[Opening Data for the task section]

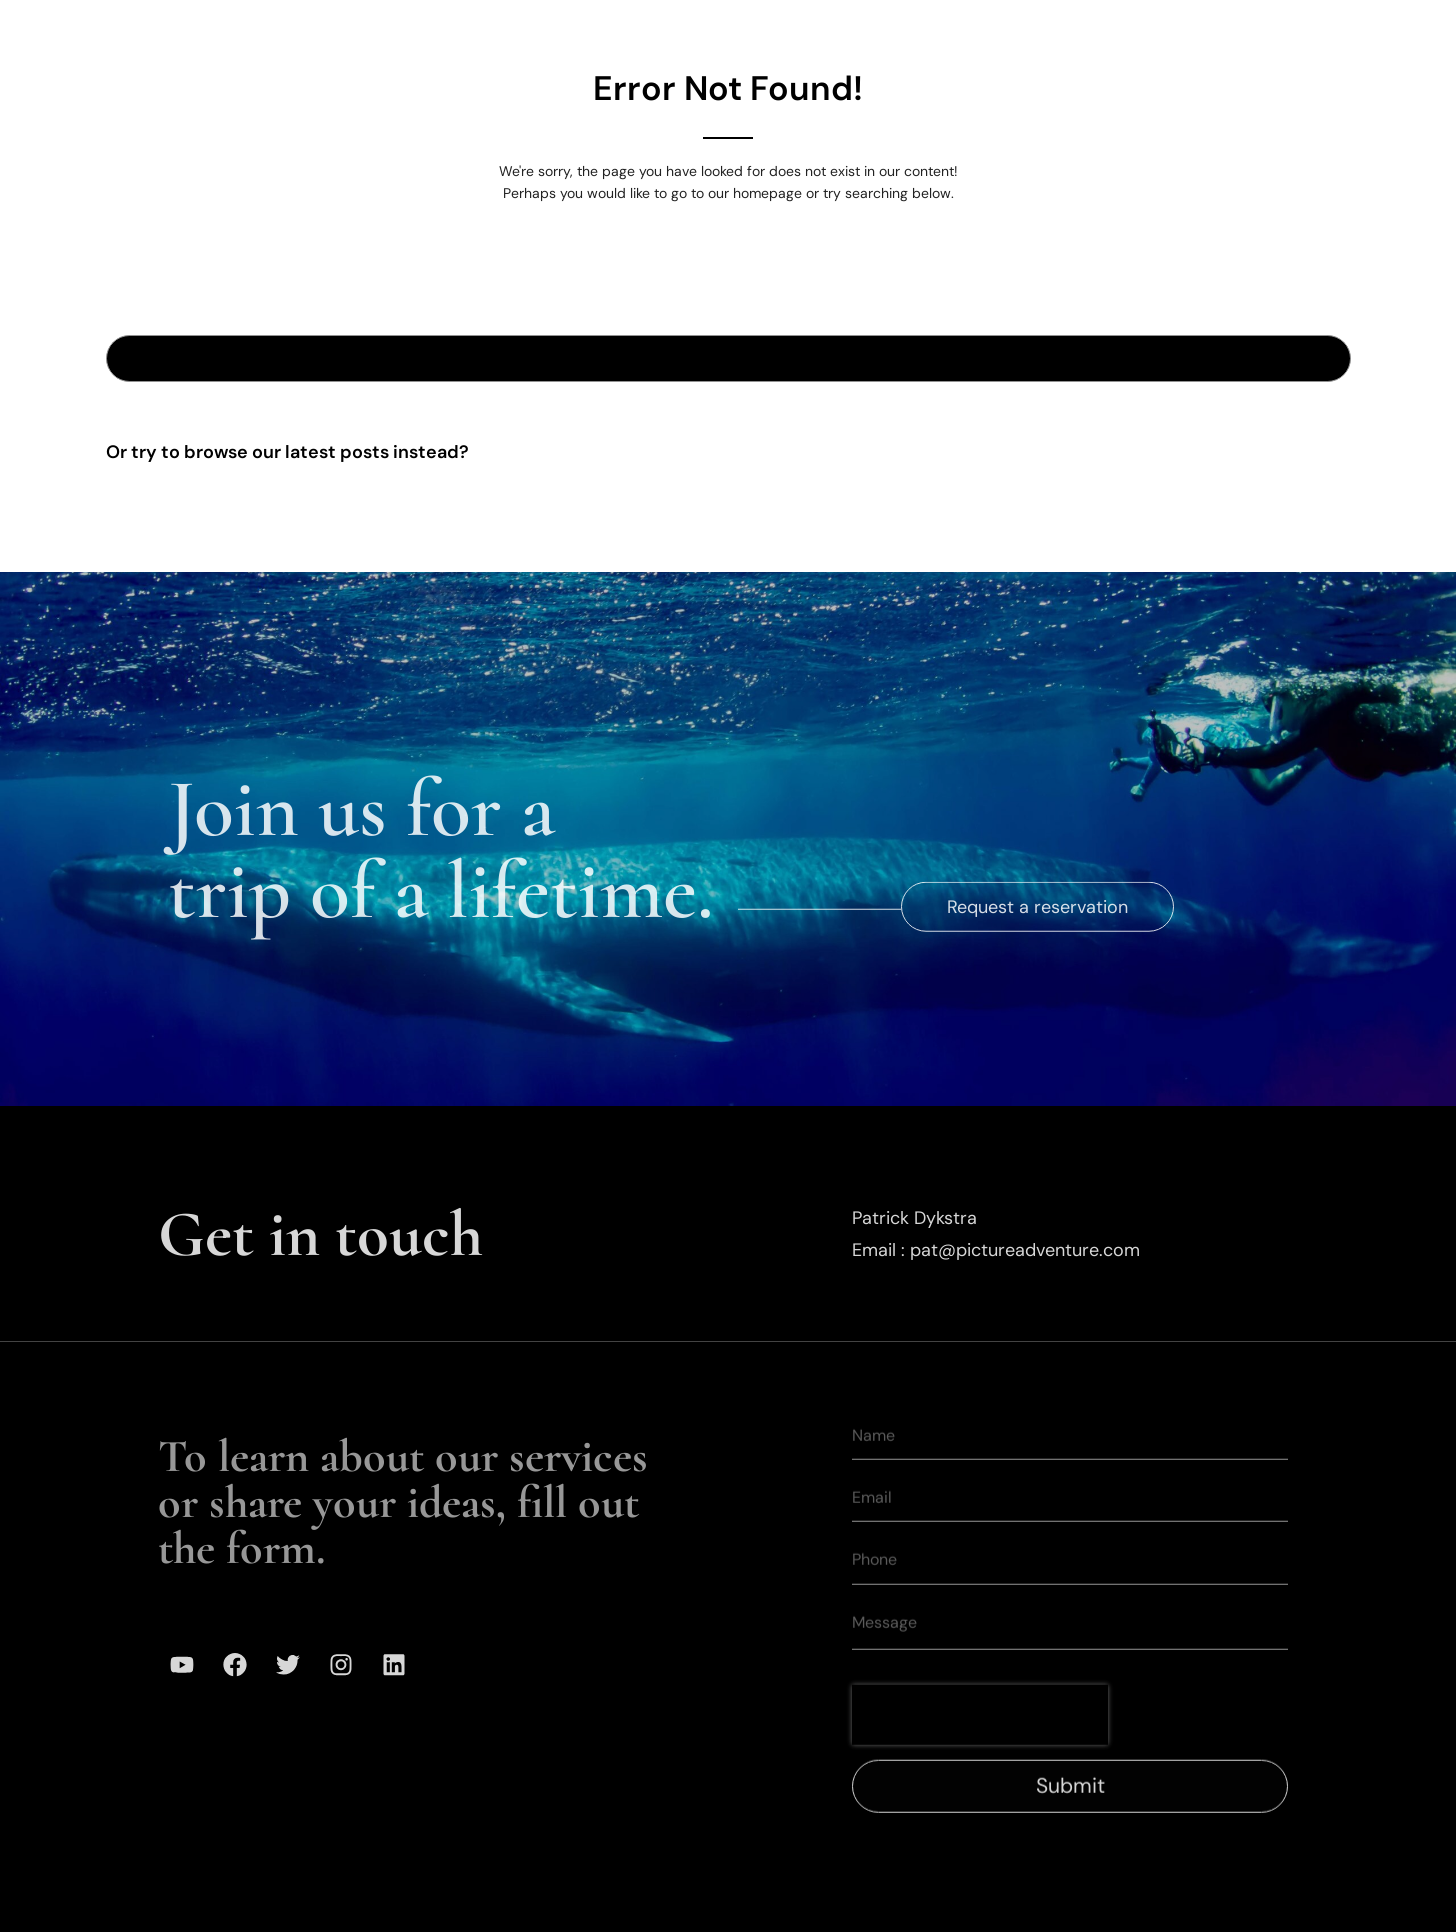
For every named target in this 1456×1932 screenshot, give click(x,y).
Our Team (916, 29)
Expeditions (677, 29)
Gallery (801, 29)
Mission (1034, 29)
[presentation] (980, 1743)
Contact (1243, 29)
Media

[Closing Data for the task section]

Instructions for the task: Every line of the data above should be returned exactly, with the pictures removed.

Problem solution:
For every named target in this 1456×1932 screenshot, give click(x,y).
Our Team (916, 29)
Expeditions (677, 29)
Gallery (801, 29)
Mission (1034, 29)
[presentation] (980, 1743)
Contact (1243, 29)
Media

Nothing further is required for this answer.